Dataset content Block Start

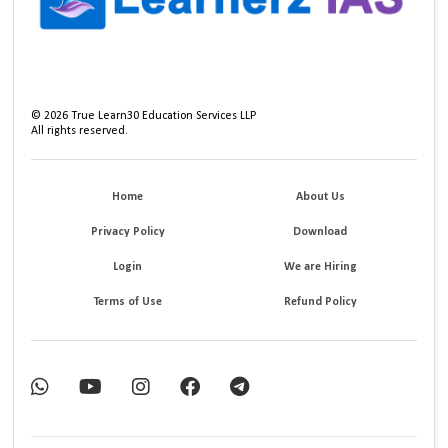
©
2026
True Learn30 Education Services LLP
All rights reserved.
Home
About Us
Privacy Policy
Download
Login
We are Hiring
Terms of Use
Refund Policy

Dataset content Block End

About this exercise:
Word for word, please return the lines from the one containing "True Learn30 Education Services LLP" through the end of the listing, both ends included, and nothing else.

Expected answer:
True Learn30 Education Services LLP
All rights reserved.
Home
About Us
Privacy Policy
Download
Login
We are Hiring
Terms of Use
Refund Policy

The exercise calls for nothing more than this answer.